Also, maybe you now shop at an expensive whole foods store instead of Piggly Wiggly.
Halffasthero
Looks like all the points that I can make have already been made here.
OT
Why didn’t you post on the Steelers/Bears game? I was preparing to thank them for helping us out here in Minnesota. Of course thanks is only going to last as long as this Sunday when the Steelers and Vikings play. The Vikings actually have a defense now it seems and might actually be able to compete. It will be a war of the winning streaks. Correct me if I am wrong but the Vikings have a 7 game and the Steelers have a 6 game winning streak.
Predictions?
Phillip J. Birmingham
I’ve heard it has a great nose.
Krista
That was just wrong.
Marcos
But, but…the GDP is up and there’s more millionares now than ever. Check out our low low taxes! Every government social program must go! We’re INSANE!
circlethewagons
Did I just wander onto Andy Rooney’s blog?
BIRDZILLA
When i went ti HIGH SCHOOL back in the 70s it was 75 cents for a haircut but i BIRDZILLA just molt away
JoeTx
I’d like to thank the Republicans for cutting all those taxes for the rich during a time of elective war in Iraq. Nothing like spending money like a drunken sailor in port all the while decreasing revenues to pay for the war party to make our money worthless…
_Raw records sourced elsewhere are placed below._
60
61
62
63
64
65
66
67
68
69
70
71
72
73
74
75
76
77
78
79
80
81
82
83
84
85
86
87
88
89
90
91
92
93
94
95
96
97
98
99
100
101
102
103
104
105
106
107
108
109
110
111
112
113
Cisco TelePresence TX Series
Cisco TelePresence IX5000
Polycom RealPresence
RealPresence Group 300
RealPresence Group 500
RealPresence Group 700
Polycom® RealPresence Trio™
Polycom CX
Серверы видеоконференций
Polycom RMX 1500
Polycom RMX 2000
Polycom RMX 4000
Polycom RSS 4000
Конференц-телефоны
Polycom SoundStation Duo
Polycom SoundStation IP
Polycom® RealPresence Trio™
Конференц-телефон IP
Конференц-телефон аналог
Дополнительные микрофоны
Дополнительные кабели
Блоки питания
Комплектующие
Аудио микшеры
Here is a good read for you
When yellow Dogs Bark
TallDave
Sorry to burst everyone’s bubble, but the rich actually pay a larger share of taxes now than before Bush was elected, and a much larger share than 25 years ago.
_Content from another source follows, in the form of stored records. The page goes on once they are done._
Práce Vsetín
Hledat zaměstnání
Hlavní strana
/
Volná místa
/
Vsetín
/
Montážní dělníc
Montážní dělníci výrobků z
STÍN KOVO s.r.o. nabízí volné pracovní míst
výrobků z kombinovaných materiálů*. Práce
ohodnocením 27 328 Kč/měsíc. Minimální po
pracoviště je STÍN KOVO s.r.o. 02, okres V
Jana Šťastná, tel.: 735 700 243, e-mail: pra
http://taxprof.typepad.com/taxprof_blog/2005/04/wsj_on_distribu.html
And the top 5% still pay over half the income tax.
So when you’re whining that not enough of that “evil rich people” money is being forcibly seized by the gov’t and redistributed to you, try to remember that the whole process is technically an unconstitutional infringement on their rights anyway.